#### [Task to carry out]
Where in the records does the word "Meta" appear? Copy each line that holds it.
BEGIN Records provided
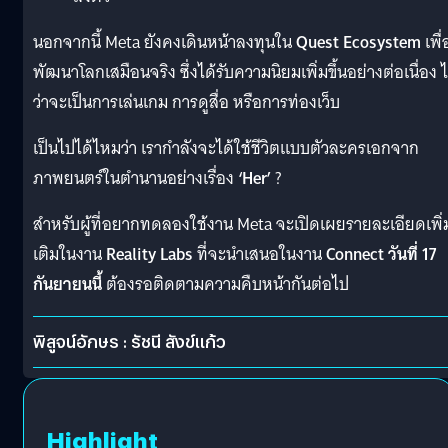
นอกจากนี้ Meta ยังคงเดินหน้าลงทุนใน
Quest Ecosystem
เพื่
พัฒนาโลกเสมือนจริง ซึ่งได้รับความนิยมเพิ่มขึ้นอย่างต่อเนื่อง ไ
ว่าจะเป็นการเล่นเกม การดูสื่อ หรือการท่องเว็บ
เป็นไปได้ไหมว่า เรากำลังจะได้ใช้ชีวิตแบบตัวละครเอกจาก
ภาพยนตร์ในตำนานอย่างเรื่อง
‘Her’
?
สำหรับผู้ที่อยากทดลองใช้งาน Meta จะเปิดเผยรายละเอียดเพิ่
เติมในงาน
Reality Labs
ที่จะนำเสนอในงาน
Connect วันที่ 17
กันยายนนี้
ต้องรอติดตามความคืบหน้ากันต่อไป
พิสูจน์อักษร : รัชนี สังข์แก้ว
Highlight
END Records provided
#### [Answer below]
นอกจากนี้ Meta ยังคงเดินหน้าลงทุนใน
สำหรับผู้ที่อยากทดลองใช้งาน Meta จะเปิดเผยรายละเอียดเพิ่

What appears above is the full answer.